JİTEM Nasıl Kuruldu?

Koruculuk sistemi 1990’ların ortalarına kadar başta PKK olmak üzere doğudaki illegal faaliyetlerin önüne geçmek için kullanılan sistemdir. Bu amaçla yapılan eylemlerle PKK’ya lojistik desteğin kesilmesini sağlayabilmiştir. Ancak PKK’nın siyasi konjonktürde olan yükselişinin önüne geçmeyi başaramamıştır. İddialara göre devlet PKK ve dönemdeki diğer “Kürt Hareketleri (ÖSP, KADEP, Hak-Par, DDKD vb.)” ile mücadele için 1983 yılında bir kontrgerilla olan JİTEM’i (Jandarma İstihbarat ve Terörle Mücadele Grup Komutanlığı’nı) kurmuştur. Bu oluşumun varlığı konusunda oldukça fazla spekülasyon bulunmaktadır. Susurluk araştırma komisyonu başkanı Mehmet Elkatmış konu ile ilişkin olarak şunu söylemiştir:
“Varlığını bütün dokümanlarda görüyoruz. Jandarma Komutanı Teoman Koman, komisyona bir yazı gönderdi. Gönderdiği yazıda aslında JİTEM diye bir kuruluş yok ama halk arasında jandarma istihbarat teşkilatı JİTEM diye tabir ediliyor. Jandarma istihbarat teşkilatı ülke için faydalı işler yapmıştır, ama yanlış işler de yapmıştır.” Mehmet Ağar ise “Ülkenin menfaati için yanlış işler yapıldı, ama anlatamam devletin selameti için” der ve bu konuda açıklama yapmaktan kaçınır.
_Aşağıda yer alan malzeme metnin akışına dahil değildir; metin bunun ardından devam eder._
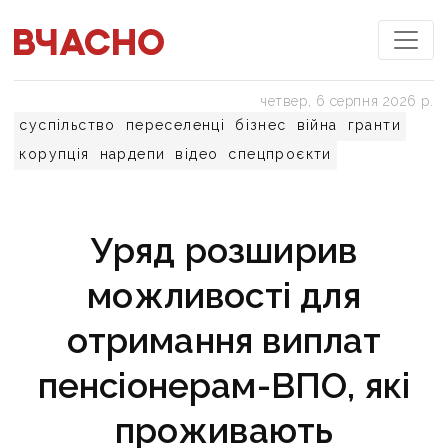
четвер, 6 серпня 2026 р.
суспільство
переселенці
бізнес
війна
гранти
корупція
нардепи
відео
спецпроєкти
Уряд розширив
можливості для
отримання виплат
пенсіонерам-ВПО, які
проживають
JİTEM Devlet Tarafından mı Kuruldu?

JİTEM ne kadar devlet kaynakları tarafından büsbütün inkar etse de eğer gerçekse terörle mücadele tecrübesi az olan Türkiye’nin denemelerinden bir tanesi olabilir. Ancak JİTEM’in devlet tarafından kurulması PKK tarafından propagandalarını güçlendirmek, mağduriyet yaratmak ve bu mağduriyeti devlete karşı kullanmak için kullanılmış olabilir. Aynı zamanda devlet JİTEM’in varlığını kabul etmiş ve hatta 1990 yılında kapatmıştır. Bu oluşumun devlet dışı yani Genel Kurmay Bakanlığından habersiz bir şekilde Jandarma Genel Komutanlığının inisiyatif ile kurulduğunu beyan etmiştir. Bazı komplo teorisyenlerine göre de JİTEM PKK tarafından kurulmuştur. Ancak bu durum JİTEM’in içindeki bilinen pek çok üyelerin geçmişleri, yaşam standartları, ideolojileri gibi bazı durumlar ile taban tabana zıt bir görüntü sergiliyor. Ancak bazı üyelerinin eski PKK’lı itirafçılar olması bu teorinin tamamen yalanlanabilecek bir teori olmadığının en net göstergelerinden bir tanesi olabilir.

JİTEM Kurucusu

Kurucuları konusunda da oldukça fazla spekülasyonlar bulunur en önde gelen isimlerden bazıları Arif Doğan, Cem Ersever ve Veli Küçük’tür. Ancak bazı kaynaklar örneğin Ahmet Türk’ün “Yeşil Öldü mü” isimli kitabında kurucunun Cem Ersever değil Eşref Bitlis olduğu da söylenmektedir. Bu oldukça önemli bir iddia çünkü kendisin güney doğu sorununa çözüm üretmek için gönderildiğini bildiğimiz Eşref Bitlis ile ilgili bildiğimiz pek çok şeyi yenilememiz gerekir.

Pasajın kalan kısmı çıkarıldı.